Question 13.4.2: Find and interpret the mode ratios for the system shown in F......
Find and interpret the mode ratios for the system shown in Figure 13.4.1, for the case m_1 = m, m_2 = 3m, k_1 = k, and k_2 = k_3 = 2k.
For this case, equation (3) in Example 13.4.1 becomes
\left(m_1s^2+k_1+k_2\right)\left(m_2s^2+k_2+k_3\right)-k_2^2=0 (3) in Example 13.4.1
3u² + 13αu + 8α² = 0
where u = s² and α = k/m. From the quadratic formula we obtain u = −0.743α and u = −3.591α. Thus the two modal frequencies are ω_1 = \sqrt{0.743α} = 0.862 \sqrt{k/m} and ω_2 = \sqrt{3.591α} = 1.89 \sqrt{k/m}. From equation (1) of Example 13.4.1 the mode ratios are computed as
\left(m_1s^2+k_1+k_2\right)A_1 – k_2 A_2=0 (1) of Example 13.4.1
\frac{A_1}{A_2}=\frac{2 \alpha}{s^2+3 \alpha}=0.886for mode 1, and
\frac{A_1}{A_2}=\frac{2 \alpha}{s^2+3 \alpha}=-3.39for mode 2.

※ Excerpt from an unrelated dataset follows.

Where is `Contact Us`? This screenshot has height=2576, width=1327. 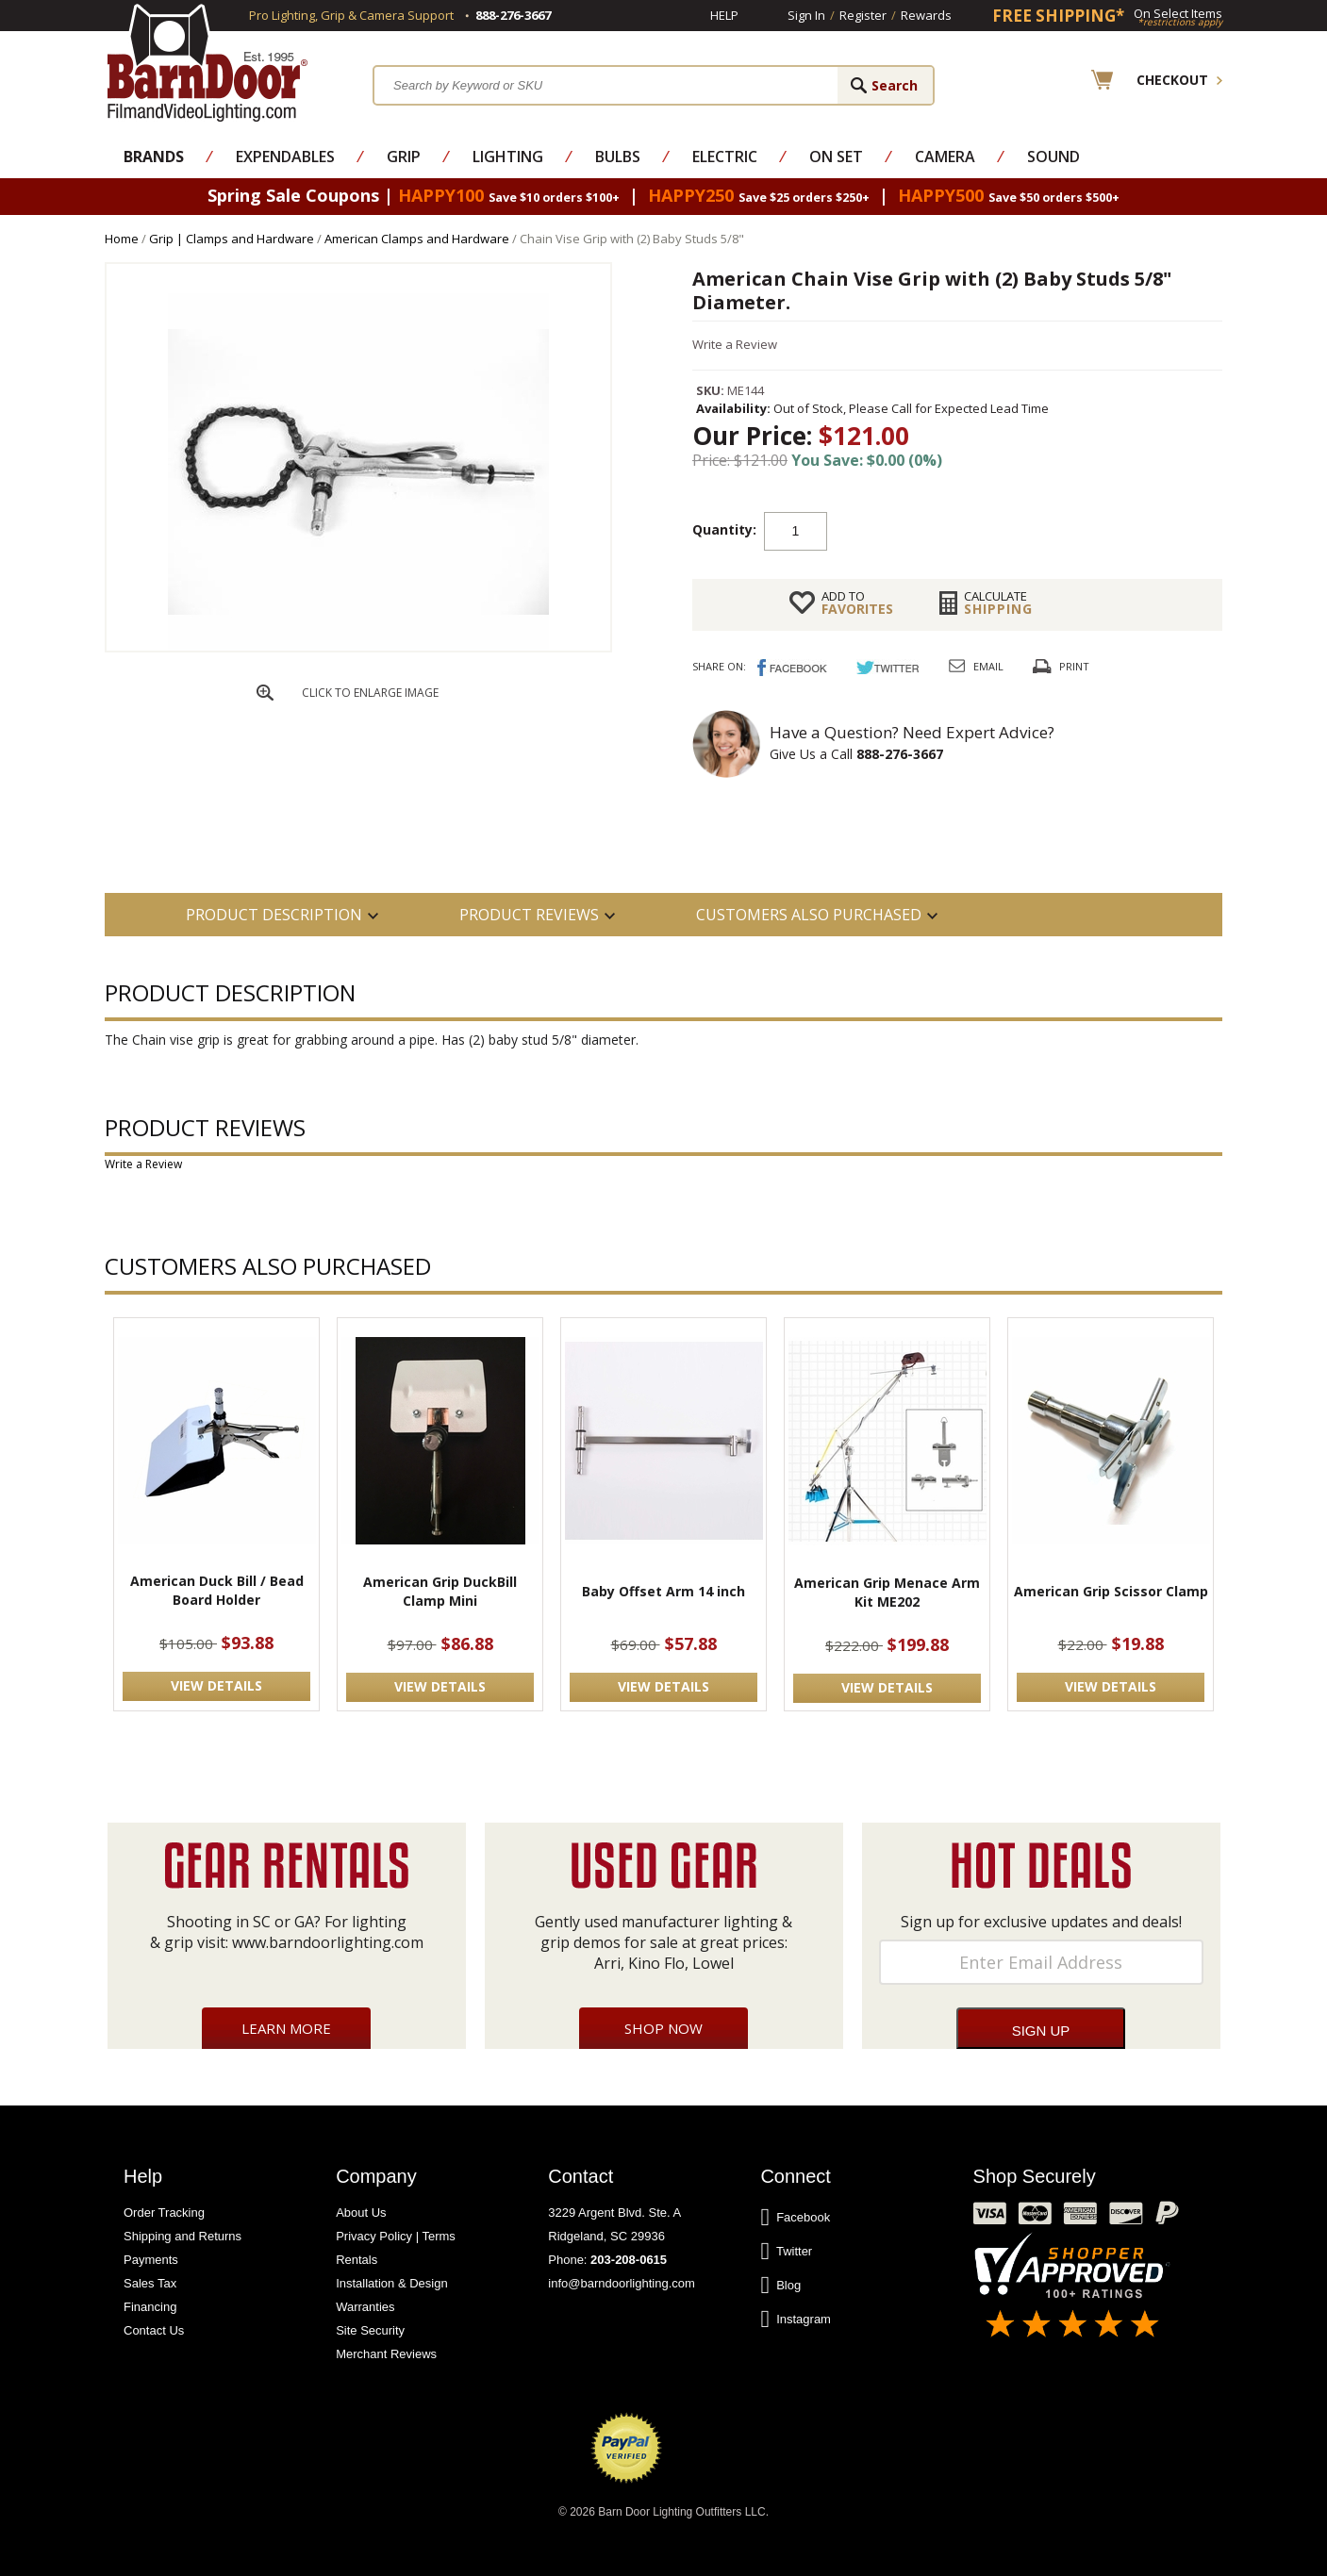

Thus in mode 1 the masses move in the same direction with the amplitude of mass m_1 equal to 0.886 times the amplitude of mass m_2. This oscillation has a frequency of ω_1 = 0.862 \sqrt{k/m}.
In mode 2, the masses move in the opposite direction with amplitude of mass m_1 equal to 3.39 times the amplitude of mass m_2. This oscillation has a higher frequency of ω_2 = 1.89 \sqrt{k/m}.
To stimulate the first mode, displace mass m_1 0.866 times the initial displacement of mass m_2, in the same direction. To stimulate the second mode, displace mass m_1 3.39 times the initial displacement of mass m_2, but in the opposite direction.